3. Decruyenaere M, Evers-Kiebooms G, Cloostermans T et al. (2003) Psychological distress in the 5-year period after predictive testing for Huntington disease. European Journal of Human Genetics 11:30-38.

4. Almqvist EW, Brinkman RR, Wiggins S, Hayden MR (2003) Psychological consequences and predictors of adverse events in the first 5 years after predictive testing for Huntington disease. Clinical Genetics 64: 300-309.

Kimberly A. Quaid, PhD

Wednesday, April 2, 2008

Weighing Hope: Living at Risk for Huntington Disease

If you had a parent with Huntington Disease, you would have a 50:50 chance of also having the disease. That's a very high risk - flip a coin - for a disease that has no cure. To make matters worse, the risk itself could strain relationships, lead to social stigmatization and even discrimination. So, if you were at risk for the disease, but had thus far declined a diagnostic, genetic test, would you tell your co-workers, friends and family members about your risks?

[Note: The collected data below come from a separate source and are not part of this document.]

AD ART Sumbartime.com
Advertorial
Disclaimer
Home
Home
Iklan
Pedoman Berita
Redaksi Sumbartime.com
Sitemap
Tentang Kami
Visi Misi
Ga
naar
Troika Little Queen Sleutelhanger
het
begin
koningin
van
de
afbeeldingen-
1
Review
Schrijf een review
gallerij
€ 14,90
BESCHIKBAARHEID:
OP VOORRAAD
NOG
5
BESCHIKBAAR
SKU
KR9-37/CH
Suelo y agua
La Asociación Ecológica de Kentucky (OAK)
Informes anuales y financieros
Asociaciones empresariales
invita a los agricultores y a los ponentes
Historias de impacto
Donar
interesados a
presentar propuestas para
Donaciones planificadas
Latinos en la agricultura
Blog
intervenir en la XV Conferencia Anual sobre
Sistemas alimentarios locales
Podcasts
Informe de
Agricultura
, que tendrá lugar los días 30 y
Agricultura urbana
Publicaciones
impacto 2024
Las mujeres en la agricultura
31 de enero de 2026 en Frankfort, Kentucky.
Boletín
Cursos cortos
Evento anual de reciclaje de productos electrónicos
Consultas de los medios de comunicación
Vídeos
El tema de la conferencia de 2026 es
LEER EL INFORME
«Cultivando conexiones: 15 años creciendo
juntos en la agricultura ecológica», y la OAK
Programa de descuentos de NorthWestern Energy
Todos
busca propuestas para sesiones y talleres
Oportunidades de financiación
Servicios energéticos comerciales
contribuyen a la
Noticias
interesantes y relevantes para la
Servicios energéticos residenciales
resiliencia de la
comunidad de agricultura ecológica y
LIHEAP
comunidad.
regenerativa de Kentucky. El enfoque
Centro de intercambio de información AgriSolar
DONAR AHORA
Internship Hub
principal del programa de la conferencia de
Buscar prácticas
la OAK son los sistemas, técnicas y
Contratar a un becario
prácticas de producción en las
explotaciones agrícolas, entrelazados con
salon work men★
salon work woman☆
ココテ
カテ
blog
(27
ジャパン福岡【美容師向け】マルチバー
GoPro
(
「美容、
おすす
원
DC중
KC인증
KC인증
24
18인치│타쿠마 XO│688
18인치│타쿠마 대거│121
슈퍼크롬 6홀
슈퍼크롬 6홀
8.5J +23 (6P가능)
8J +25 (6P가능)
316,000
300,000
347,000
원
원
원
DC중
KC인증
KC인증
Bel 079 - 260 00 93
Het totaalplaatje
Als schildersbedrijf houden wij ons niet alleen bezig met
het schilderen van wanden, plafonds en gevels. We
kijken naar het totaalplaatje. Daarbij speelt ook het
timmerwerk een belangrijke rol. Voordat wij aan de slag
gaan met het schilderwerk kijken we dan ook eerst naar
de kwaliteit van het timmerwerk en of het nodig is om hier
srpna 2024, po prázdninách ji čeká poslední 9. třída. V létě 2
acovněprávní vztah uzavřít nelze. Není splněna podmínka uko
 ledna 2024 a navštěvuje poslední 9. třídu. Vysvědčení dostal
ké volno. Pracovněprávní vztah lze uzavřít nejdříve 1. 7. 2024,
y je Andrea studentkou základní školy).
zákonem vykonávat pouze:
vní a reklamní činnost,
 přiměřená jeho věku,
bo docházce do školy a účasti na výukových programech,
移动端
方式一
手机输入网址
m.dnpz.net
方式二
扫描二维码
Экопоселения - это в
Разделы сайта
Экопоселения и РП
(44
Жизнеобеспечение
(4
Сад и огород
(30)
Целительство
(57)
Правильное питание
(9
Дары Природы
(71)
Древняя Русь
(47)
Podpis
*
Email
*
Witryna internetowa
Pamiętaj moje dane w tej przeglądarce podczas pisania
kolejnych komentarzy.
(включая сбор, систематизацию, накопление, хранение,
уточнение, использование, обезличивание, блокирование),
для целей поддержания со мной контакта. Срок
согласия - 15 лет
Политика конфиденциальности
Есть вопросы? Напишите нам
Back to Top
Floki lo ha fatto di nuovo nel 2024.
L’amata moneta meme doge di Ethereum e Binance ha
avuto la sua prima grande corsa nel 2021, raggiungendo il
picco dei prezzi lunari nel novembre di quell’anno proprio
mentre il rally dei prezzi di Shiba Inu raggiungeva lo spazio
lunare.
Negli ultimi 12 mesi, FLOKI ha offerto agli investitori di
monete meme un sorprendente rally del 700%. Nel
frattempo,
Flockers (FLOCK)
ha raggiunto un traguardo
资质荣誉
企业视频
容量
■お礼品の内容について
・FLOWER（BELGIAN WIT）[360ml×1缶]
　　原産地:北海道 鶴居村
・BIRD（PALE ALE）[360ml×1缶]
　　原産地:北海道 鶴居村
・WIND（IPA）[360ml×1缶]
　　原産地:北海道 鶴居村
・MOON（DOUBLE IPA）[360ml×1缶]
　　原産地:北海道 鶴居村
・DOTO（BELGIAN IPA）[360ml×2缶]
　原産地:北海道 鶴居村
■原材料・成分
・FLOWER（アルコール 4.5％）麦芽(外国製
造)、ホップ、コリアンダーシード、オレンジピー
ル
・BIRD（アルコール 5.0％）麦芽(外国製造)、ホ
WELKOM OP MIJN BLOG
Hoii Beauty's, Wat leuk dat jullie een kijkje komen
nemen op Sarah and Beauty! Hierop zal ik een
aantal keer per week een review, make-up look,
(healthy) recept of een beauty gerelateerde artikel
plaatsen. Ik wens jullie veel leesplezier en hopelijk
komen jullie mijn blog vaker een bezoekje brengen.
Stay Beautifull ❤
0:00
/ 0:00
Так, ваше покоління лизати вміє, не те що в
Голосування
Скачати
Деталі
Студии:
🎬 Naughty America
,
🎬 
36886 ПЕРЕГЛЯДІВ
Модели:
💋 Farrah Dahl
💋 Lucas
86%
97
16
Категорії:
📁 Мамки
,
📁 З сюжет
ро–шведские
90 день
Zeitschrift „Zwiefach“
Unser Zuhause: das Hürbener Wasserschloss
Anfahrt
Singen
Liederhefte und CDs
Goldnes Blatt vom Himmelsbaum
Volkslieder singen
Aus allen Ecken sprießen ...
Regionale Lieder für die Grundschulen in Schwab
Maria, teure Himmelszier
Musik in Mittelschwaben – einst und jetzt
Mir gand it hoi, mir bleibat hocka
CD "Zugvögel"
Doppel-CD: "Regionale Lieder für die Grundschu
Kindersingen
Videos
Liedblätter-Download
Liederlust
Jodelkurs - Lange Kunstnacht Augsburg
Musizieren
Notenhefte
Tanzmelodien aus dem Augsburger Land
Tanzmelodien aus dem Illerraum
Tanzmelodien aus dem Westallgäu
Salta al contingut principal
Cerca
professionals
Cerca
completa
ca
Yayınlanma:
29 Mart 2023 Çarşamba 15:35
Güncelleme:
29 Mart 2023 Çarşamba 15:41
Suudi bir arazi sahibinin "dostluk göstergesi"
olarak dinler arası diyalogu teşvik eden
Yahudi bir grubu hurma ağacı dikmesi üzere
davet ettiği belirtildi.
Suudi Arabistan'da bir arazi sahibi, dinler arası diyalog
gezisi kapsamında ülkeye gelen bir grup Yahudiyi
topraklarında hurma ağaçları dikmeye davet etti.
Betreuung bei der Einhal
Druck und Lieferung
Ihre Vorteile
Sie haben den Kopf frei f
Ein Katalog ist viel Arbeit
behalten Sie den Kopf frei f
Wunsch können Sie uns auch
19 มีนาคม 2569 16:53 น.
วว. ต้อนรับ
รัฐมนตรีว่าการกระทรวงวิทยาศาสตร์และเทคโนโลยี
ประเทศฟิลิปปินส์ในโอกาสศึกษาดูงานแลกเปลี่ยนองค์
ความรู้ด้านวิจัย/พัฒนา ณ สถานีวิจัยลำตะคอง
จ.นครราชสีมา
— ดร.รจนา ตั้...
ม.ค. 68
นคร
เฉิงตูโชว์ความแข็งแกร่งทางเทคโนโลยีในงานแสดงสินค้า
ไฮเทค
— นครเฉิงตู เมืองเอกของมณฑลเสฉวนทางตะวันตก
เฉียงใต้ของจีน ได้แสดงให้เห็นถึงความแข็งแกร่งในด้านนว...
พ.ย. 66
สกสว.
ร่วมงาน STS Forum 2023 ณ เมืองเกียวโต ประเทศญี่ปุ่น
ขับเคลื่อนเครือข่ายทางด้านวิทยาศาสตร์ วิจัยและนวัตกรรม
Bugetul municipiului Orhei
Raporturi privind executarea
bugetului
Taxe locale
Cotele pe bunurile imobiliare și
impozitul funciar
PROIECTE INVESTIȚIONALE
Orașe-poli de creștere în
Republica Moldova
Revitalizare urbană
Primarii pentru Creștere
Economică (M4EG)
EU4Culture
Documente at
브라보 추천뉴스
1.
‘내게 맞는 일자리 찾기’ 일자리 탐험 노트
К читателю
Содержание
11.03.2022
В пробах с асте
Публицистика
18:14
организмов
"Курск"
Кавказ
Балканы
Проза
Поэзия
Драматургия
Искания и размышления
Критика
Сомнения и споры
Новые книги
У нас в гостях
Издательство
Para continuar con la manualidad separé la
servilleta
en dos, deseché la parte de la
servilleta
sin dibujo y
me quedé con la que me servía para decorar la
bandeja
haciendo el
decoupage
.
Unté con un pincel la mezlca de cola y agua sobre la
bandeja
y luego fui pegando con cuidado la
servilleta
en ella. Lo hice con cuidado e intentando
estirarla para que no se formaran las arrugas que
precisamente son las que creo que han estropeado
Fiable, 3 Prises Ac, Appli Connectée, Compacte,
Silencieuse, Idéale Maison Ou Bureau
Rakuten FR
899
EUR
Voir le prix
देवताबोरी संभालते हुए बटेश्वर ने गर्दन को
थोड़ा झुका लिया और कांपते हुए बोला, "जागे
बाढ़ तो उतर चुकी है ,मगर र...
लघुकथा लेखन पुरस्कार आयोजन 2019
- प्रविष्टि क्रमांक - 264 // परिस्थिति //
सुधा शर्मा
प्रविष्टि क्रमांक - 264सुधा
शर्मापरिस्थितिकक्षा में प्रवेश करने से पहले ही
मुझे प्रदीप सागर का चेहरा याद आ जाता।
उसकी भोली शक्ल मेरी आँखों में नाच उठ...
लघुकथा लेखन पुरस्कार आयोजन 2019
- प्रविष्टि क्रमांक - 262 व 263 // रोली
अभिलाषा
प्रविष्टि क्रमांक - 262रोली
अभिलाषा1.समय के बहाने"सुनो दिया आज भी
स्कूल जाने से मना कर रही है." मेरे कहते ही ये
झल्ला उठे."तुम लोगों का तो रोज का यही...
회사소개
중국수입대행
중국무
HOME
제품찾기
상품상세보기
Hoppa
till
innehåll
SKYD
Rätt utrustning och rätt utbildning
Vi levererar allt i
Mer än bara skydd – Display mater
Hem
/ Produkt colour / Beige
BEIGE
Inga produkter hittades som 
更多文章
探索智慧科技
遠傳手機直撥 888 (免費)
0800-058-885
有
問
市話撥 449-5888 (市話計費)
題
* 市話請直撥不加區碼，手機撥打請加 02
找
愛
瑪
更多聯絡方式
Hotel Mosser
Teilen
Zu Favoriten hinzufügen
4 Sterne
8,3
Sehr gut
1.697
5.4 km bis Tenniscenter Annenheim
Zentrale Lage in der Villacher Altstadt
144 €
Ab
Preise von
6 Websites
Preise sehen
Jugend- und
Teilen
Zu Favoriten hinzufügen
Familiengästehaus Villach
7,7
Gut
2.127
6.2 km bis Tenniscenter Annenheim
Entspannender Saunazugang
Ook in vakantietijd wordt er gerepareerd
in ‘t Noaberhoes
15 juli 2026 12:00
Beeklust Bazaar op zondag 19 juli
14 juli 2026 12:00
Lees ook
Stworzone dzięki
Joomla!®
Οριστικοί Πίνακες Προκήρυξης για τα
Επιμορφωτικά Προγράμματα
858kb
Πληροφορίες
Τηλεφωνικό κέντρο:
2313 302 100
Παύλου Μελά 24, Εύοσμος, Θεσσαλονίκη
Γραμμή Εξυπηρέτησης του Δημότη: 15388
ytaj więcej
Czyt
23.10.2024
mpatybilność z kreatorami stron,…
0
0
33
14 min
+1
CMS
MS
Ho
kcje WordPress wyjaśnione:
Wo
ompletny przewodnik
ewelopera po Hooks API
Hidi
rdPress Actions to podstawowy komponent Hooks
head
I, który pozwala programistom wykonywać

Before assuming that you would share news of this risk with all the important people in your life, you might want to read a recent publication by lead author Kimberly A. Quaid, a PredictER team member. In "Living at risk: concealing risk and preserving hope in Huntington Disease" (Quaid KA, Sims SL, Swenson MM, et al. J Genet Couns. 2008 Feb;17(1):117-28. Epub 2007 Oct 18. PMID: 17943424), Quaid et al report the results of open-ended, qualitative interviews of 55 individuals at risk for the disease. Although research on the psycho-social impact of living with the knowledge of genetic risk for Huntington Disease often focuses on the decision of whether or not to be tested and/or whether or not to share the test result, this paper is unique in that it examines: 1) the decisions of those who have not received a genetic test and 2) the ongoing, daily decisions to both disclose and conceal this risk information. After reviewing the unstructured interviews, the authors conclude that some people chose to conceal their risks for many valid reasons, including: to protect themselves from discrimination, to identify the best circumstances in which to share the information with loved ones (especially young children) and to preserve personal hope that they will not succumb to the disease. Quaid et al also remind us that: "Choosing to be tested is, in a way, a decision to disclose one's real risk to oneself. Participants' choosing not to be tested is not denial but a positive way to preserve both hope and their identities as people with a future". The authors encourage clinicians to respect a patient's desire not to be tested. For some patients a genetic test for an incurable disease will not provide helpful information; in fact, for some, the "knowledge … of HD may serve to destroy hope".